For now, about half of the total collection is secure in Bove’s studio, by a stroke of luck after an instance of grave misfortune. In late 2011, an exhibition of the Ziprins’s greeting cards and assorted other materials went up at Glenn Horowitz Bookseller in New York under the name ‘From Inkweed to Haunted Ink: The Beat Greeting Card’. Then, in the midst of the show’s run, the curator, John McWhinnie, died in a freak snorkeling accident at the age of 43. Shortly after, with no notion of where the archival holdings might go, Philip Smith introduced Zia to Bove, whose interest in the era of Lionel’s youthful explorations had already been sparked. She also happened to have, in her spacious studio, a large safe in need of something to keep secure. It hadn’t been opened for ages and, owing to a vacuum seal from decades of disuse, its industrial metal door had to be opened with a car jack. Inside were old office decorations, cancelled cheques and ‘a machine gun, carefully hidden in a floral pillowcase’. Their replacements came by way of Lionel Ziprin’s even more mysterious holdings.
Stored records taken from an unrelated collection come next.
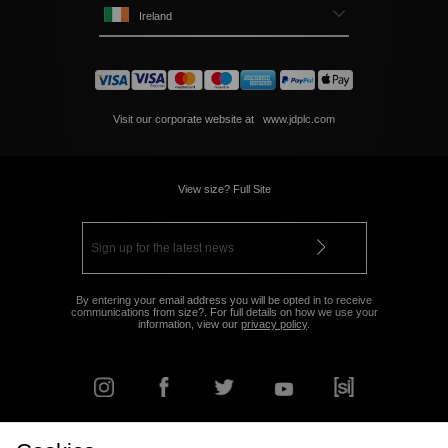
Ireland
Visit our corporate website at
www.jdplc.com
View size? Full Site
By entering your email address you will be opted in to receive
communications from size?. For full details on how we use your
information, view our
privacy policy
.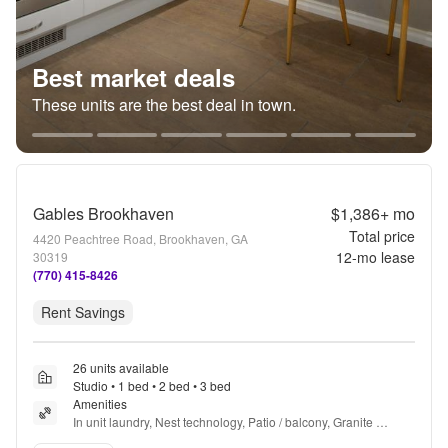
Best market deals
These units are the best deal in town.
Gables Brookhaven
$1,386+
mo
Total price
4420 Peachtree Road, Brookhaven, GA
12
-mo lease
30319
(770) 415-8426
Rent Savings
26 units available
Studio • 1 bed • 2 bed • 3 bed
Amenities
In unit laundry, Nest technology, Patio / balcony, Granite 
counters, Hardwood floors, Dishwasher + more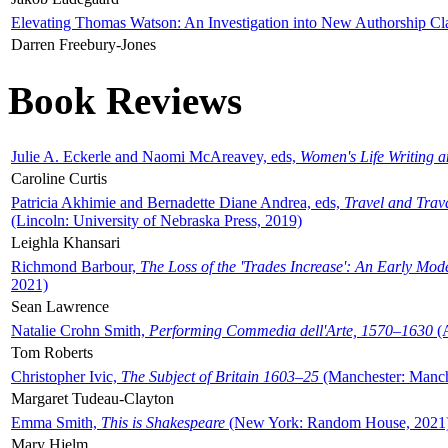
Elevating Thomas Watson: An Investigation into New Authorship Cl
Darren Freebury-Jones
Book Reviews
Julie A. Eckerle and Naomi McAreavey, eds,
Women's Life Writing 
Caroline Curtis
Patricia Akhimie and Bernadette Diane Andrea, eds,
Travel and Trav
(Lincoln: University of Nebraska Press, 2019)
Leighla Khansari
Richmond Barbour,
The Loss of the 'Trades Increase': An Early Mo
2021)
Sean Lawrence
Natalie Crohn Smith,
Performing Commedia dell'Arte, 1570–1630
(A
Tom Roberts
Christopher Ivic,
The Subject of Britain 1603–25
(Manchester: Manche
Margaret Tudeau-Clayton
Emma Smith,
This is Shakespeare
(New York: Random House, 2021
Mary Hjelm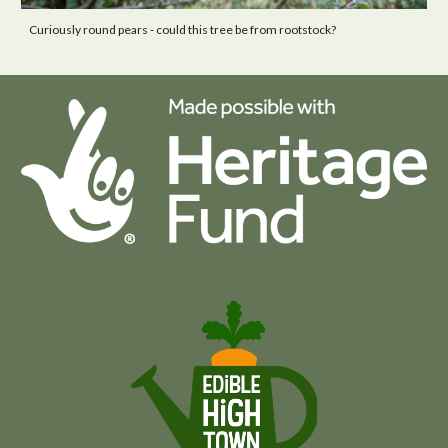
Curiously round pears - could this tree be from
rootstock?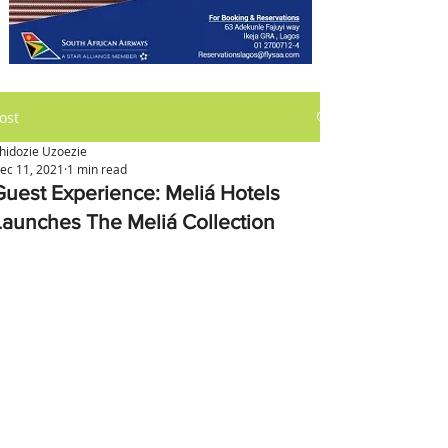
ost
hidozie Uzoezie
ec 11, 2021
1 min read
Guest Experience: Meliá Hotels
Launches The Meliá Collection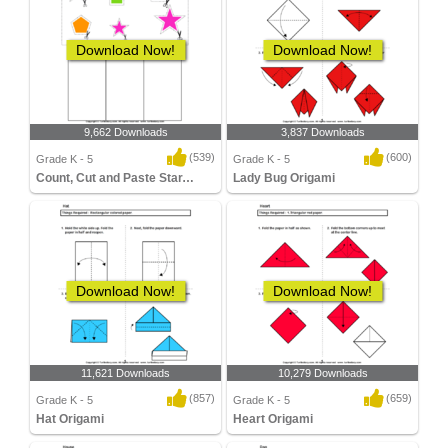
Download Now!
Download Now!
9,662 Downloads
3,837 Downloads
(539)
(600)
Grade K - 5
Grade K - 5
Count, Cut and Paste Star,Rectangle, Pentagon...
Lady Bug Origami
Download Now!
Download Now!
11,621 Downloads
10,279 Downloads
(857)
(659)
Grade K - 5
Grade K - 5
Hat Origami
Heart Origami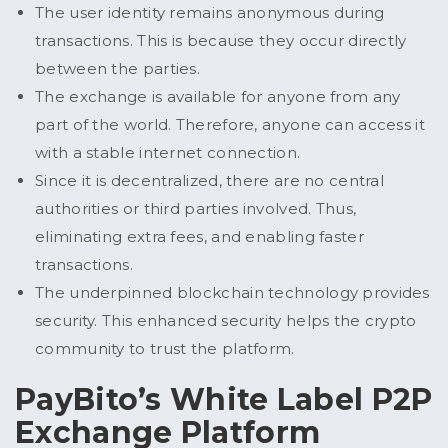
The user identity remains anonymous during
transactions. This is because they occur directly
between the parties.
The exchange is available for anyone from any
part of the world. Therefore, anyone can access it
with a stable internet connection.
Since it is decentralized, there are no central
authorities or third parties involved. Thus,
eliminating extra fees, and enabling faster
transactions.
The underpinned blockchain technology provides
security. This enhanced security helps the crypto
community to trust the platform.
PayBito’s White Label P2P
Exchange Platform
‘Part of what’s exciting about the archive for me,’ Bove said, ‘is that the Ziprins had this household that was a meeting point, a sort of salon or avant-garde nerve centre that has not been very well documented or even known about in art-historical records. Lionel Ziprin was somebody who people went to, to learn from. He was a stop on the agenda. That [the materials] exist and have certain qualities says something about how they were made, a particular type of social interaction and process.’ 

Harry Smith, prototype tile set, 1960, 36 tiles, acrylic or vinyl on board, each tile 10 × 10 cm  

What kind of interaction, what kind of process? ‘Aside from the capitalist enterprises, like the laminates or the cards, most of the stuff seems detached from any kind of purpose, which is really refreshing,’ Bove says. ‘It’s not like everybody wasn’t a narcissist or didn’t have a huge ego, but the things they were making didn’t necessarily serve that. They seem detached from the lust of result.’

Philip Smith concurred. ‘There are certain types of figures that are more amenable to historiography,’ he said, ‘but these guys’ – Lionel Ziprin and Harry Smith and others in the milieu – ‘are really hard to pin down. In fact, when you pin them down you’re almost spoiling the sample. It’s like a quantum art history: if you’re observing them, you can’t figure out both their position and velocity at the same time.’ 

Harry Smith, design for Qor Corporation, 1960, acrylic or vinyl on cardboard, 35 × 35 cm

Harry Smith exemplifies the notion, as a polymath so prodigious that any attempts at classification quickly turn to farce. ‘What I find interesting about him,’ Bove said while peering down at a print of Smith’s Tree of Life in the Four Worlds (1954), ‘is how resistant he is to categorization or consumption on any level. You could try to consume part of it, but it will resist you. Sometimes with a work of art you can know and interpret it, and there’s no remainder. It’s consumable. But with his work, the more you look at it, it just becomes more and more detailed. You don’t arrive anywhere – you just keep going deeper in. There is way more that remains than what you’re actually able to reckon with.’

For Zia Ziprin, the idea is to find an accessible, sustainable home for the archive so that attempts at such reckoning – with Harry Smith and her father and so many more – can continue. ‘We need a space,’ she said. ‘We need a whole production company.’

Andy Battaglia is a writer based in New York, USA. His work has appeared in The Wall Street Journal, The Wire and The National, among others. He is an organizer/curator of Unsound, a music and arts festival in New York and Kraków, Poland.